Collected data
:::::

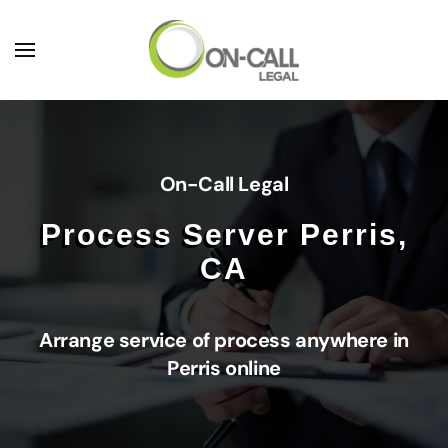
Skip to main content
On-Call Legal
Process Server Perris,
CA
Arrange service of process anywhere in
Perris online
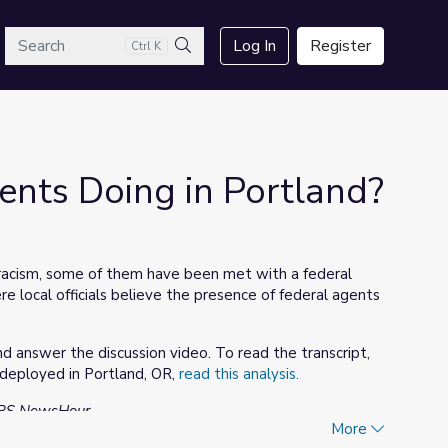
arch
Log In
Register
Ctrl K
Search
nts Doing in Portland?
 racism, some of them have been met with a federal
 local officials believe the presence of federal agents
 answer the discussion video. To read the transcript,
 deployed in Portland, OR,
read this analysis.
 PBS NewsHour.
More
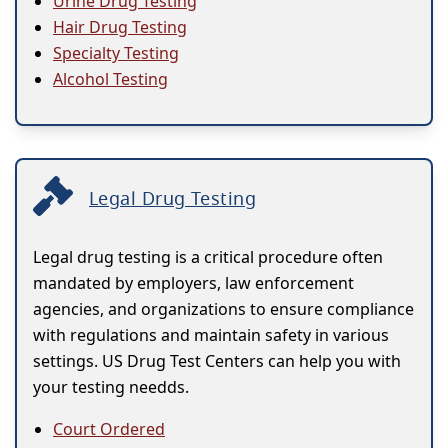
Urine Drug Testing
Hair Drug Testing
Specialty Testing
Alcohol Testing
Legal Drug Testing
Legal drug testing is a critical procedure often
mandated by employers, law enforcement
agencies, and organizations to ensure compliance
with regulations and maintain safety in various
settings. US Drug Test Centers can help you with
your testing needds.
Court Ordered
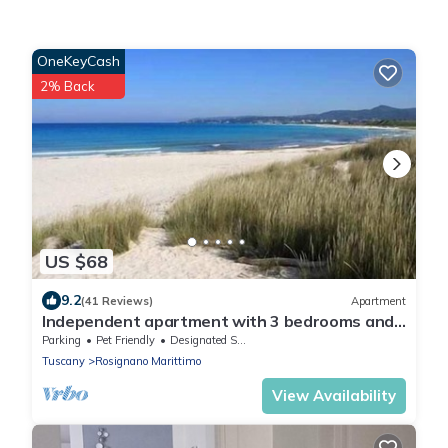
OneKeyCash
2% Back
US $68
9.2
(41 Reviews)
Apartment
Independent apartment with 3 bedrooms and
private garden a few steps from the famous
Parking
Pet Friendly
Designated Smoking Area
White Beaches of Vada
Tuscany
Rosignano Marittimo
View Availability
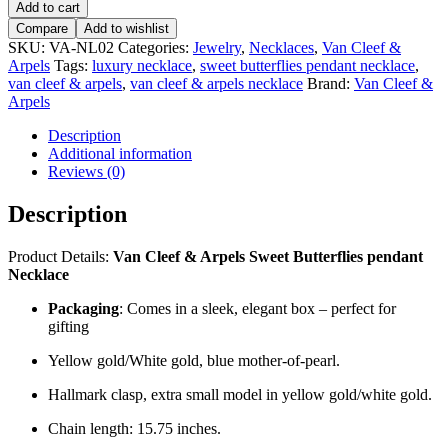
Add to cart
Compare
Add to wishlist
SKU:
VA-NL02
Categories:
Jewelry
,
Necklaces
,
Van Cleef &
Arpels
Tags:
luxury necklace
,
sweet butterflies pendant necklace
,
van cleef & arpels
,
van cleef & arpels necklace
Brand:
Van Cleef &
Arpels
Description
Additional information
Reviews (0)
Description
Product Details:
Van Cleef & Arpels Sweet Butterflies pendant
Necklace
Packaging
: Comes in a sleek, elegant box – perfect for
gifting
Yellow gold/White gold, blue mother-of-pearl.
Hallmark clasp, extra small model in yellow gold/white gold.
Chain length: 15.75 inches.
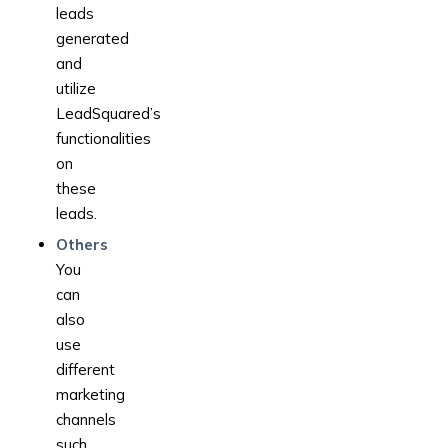
leads
generated
and
utilize
LeadSquared’s
functionalities
on
these
leads.
Others
You
can
also
use
different
marketing
channels
such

:::::

Search the data above for the word "Perris". Copy each line it is in.

Process Server Perris,
Perris online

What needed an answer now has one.